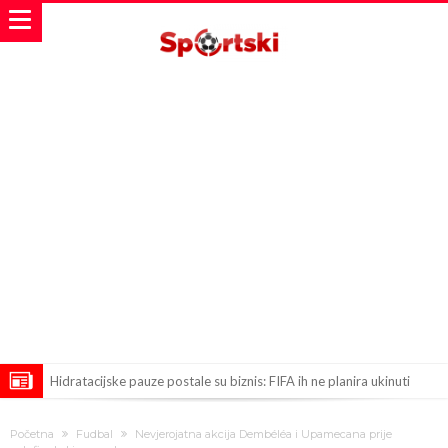
Hidratacijske pauze postale su biznis: FIFA ih ne planira ukinuti
Potpuni obračun – Barselona preotima najvažniji letnji transfer
Početna
Fudbal
Nevjerojatna akcija Dembéléa i Upamecana prije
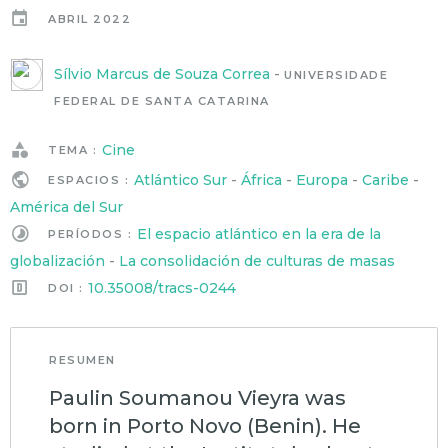
ABRIL 2022
Sílvio Marcus de Souza Correa
-
UNIVERSIDADE
FEDERAL DE SANTA CATARINA
Cine
TEMA :
Atlántico Sur
-
África
-
Europa
-
Caribe
-
ESPACIOS :
América del Sur
El espacio atlántico en la era de la
PERÍODOS :
globalización
-
La consolidación de culturas de masas
10.35008/tracs-0244
DOI :
RESUMEN
Paulin Soumanou Vieyra was
born in Porto Novo (Benin). He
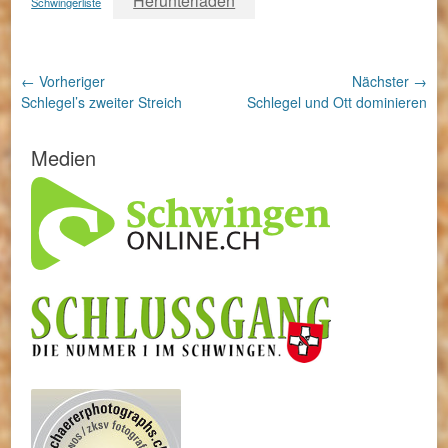
Herunterladen
Schwingerliste
Beitragsnavigation
← Vorheriger
Nächster →
Vorheriger
Nächster
Schlegel’s zweiter Streich
Schlegel und Ott dominieren
Beitrag:
Beitrag:
Medien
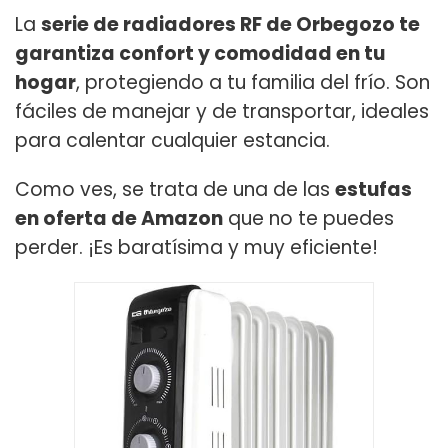
La
serie de radiadores RF de Orbegozo te
garantiza confort y comodidad en tu
hogar
, protegiendo a tu familia del frío. Son
fáciles de manejar y de transportar, ideales
para calentar cualquier estancia.
Como ves, se trata de una de las
estufas
en oferta de Amazon
que no te puedes
perder. ¡Es baratísima y muy eficiente!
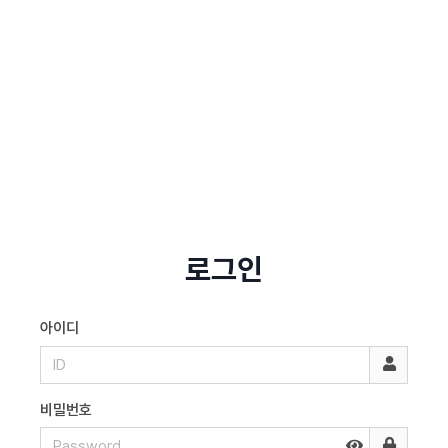
로그인
아이디
비밀번호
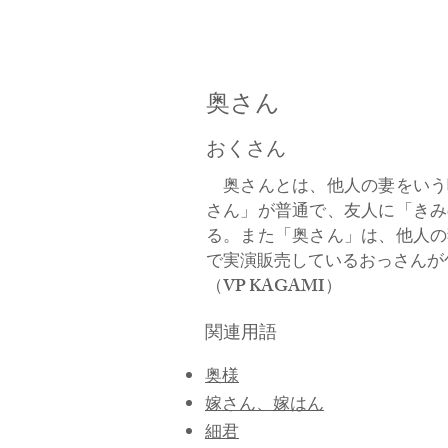
奥さん
おくさん
奥さんとは、他人の妻をいう
さん」が普通で、友人に「きみ
る。また「奥さん」は、他人の
で実演販売しているおっさんが
​（VP KAGAMI）
関連用語
奥様
嫁さん、嫁はん
​細君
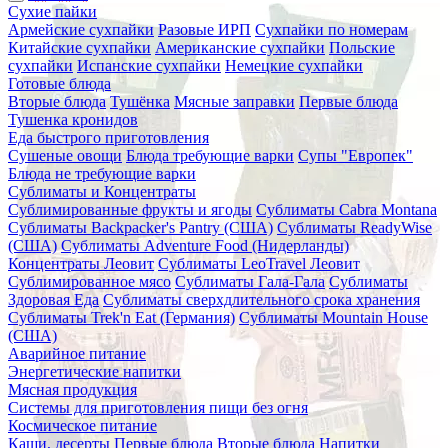
Сухие пайки
Армейские сухпайки
Разовые ИРП
Сухпайки по номерам
Китайские сухпайки
Американские сухпайки
Польские
сухпайки
Испанские сухпайки
Немецкие сухпайки
Готовые блюда
Вторые блюда
Тушёнка
Мясные заправки
Первые блюда
Тушенка кронидов
Еда быстрого приготовления
Сушеные овощи
Блюда требующие варки
Супы "Европек"
Блюда не требующие варки
Сублиматы и Концентраты
Сублимированные фрукты и ягоды
Сублиматы Cabra Montana
Сублиматы Backpacker's Pantry (США)
Сублиматы ReadyWise
(США)
Сублиматы Adventure Food (Нидерланды)
Концентраты Леовит
Сублиматы LeoTravel Леовит
Сублимированное мясо
Сублиматы Гала-Гала
Сублиматы
Здоровая Еда
Сублиматы сверхдлительного срока хранения
Сублиматы Trek'n Eat (Германия)
Сублиматы Mountain House
(США)
Аварийное питание
Энергетические напитки
Мясная продукция
Системы для приготовления пищи без огня
Космическое питание
Каши, десерты
Первые блюда
Вторые блюда
Напитки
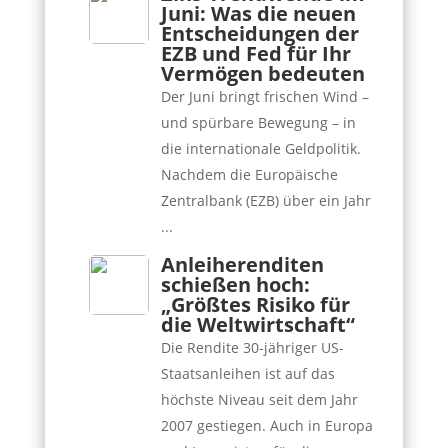
Juni: Was die neuen
Entscheidungen der
EZB und Fed für Ihr
Vermögen bedeuten
Der Juni bringt frischen Wind –
und spürbare Bewegung – in
die internationale Geldpolitik.
Nachdem die Europäische
Zentralbank (EZB) über ein Jahr
...
Anleiherenditen
schießen hoch:
„Größtes Risiko für
die Weltwirtschaft“
Die Rendite 30-jähriger US-
Staatsanleihen ist auf das
höchste Niveau seit dem Jahr
2007 gestiegen. Auch in Europa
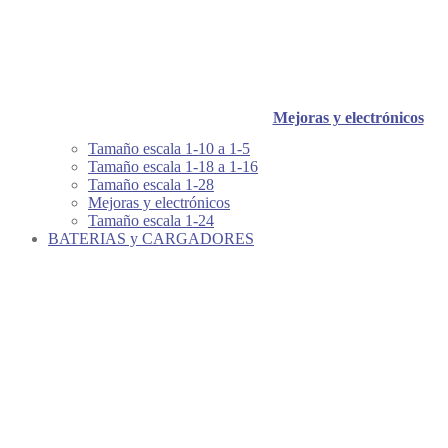
Mejoras y electrónicos
Tamaño escala 1-10 a 1-5
Tamaño escala 1-18 a 1-16
Tamaño escala 1-28
Mejoras y electrónicos
Tamaño escala 1-24
BATERIAS y CARGADORES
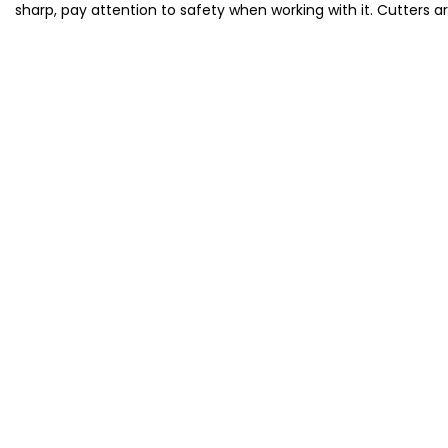
sharp, pay attention to safety when working with it. Cutters a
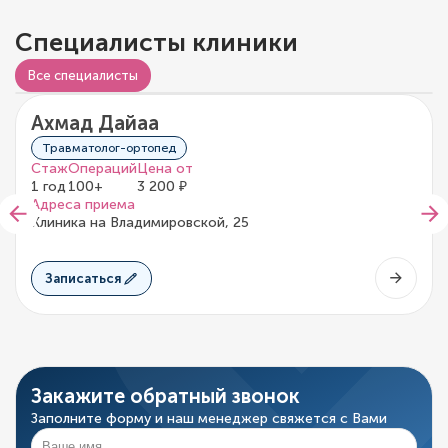
Специалисты клиники
Все специалисты
Ахмад Дайаа
0/5
0 отзывов
Травматолог-ортопед
Стаж
Операций
Цена от
1 год
100+
3 200 ₽
Адреса приема
Клиника на Владимировской, 25
Записаться
Закажите обратный звонок
Заполните форму и наш менеджер свяжется с Вами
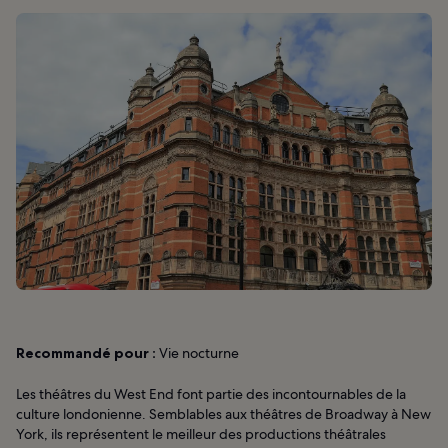
Recommandé pour :
Vie nocturne
Les théâtres du West End font partie des incontournables de la
culture londonienne. Semblables aux théâtres de Broadway à New
York, ils représentent le meilleur des productions théâtrales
______________________________
What you have to do:
Reply with nothing but the number of lines in the data above that contain "Сублиматы".

Worked solution:
11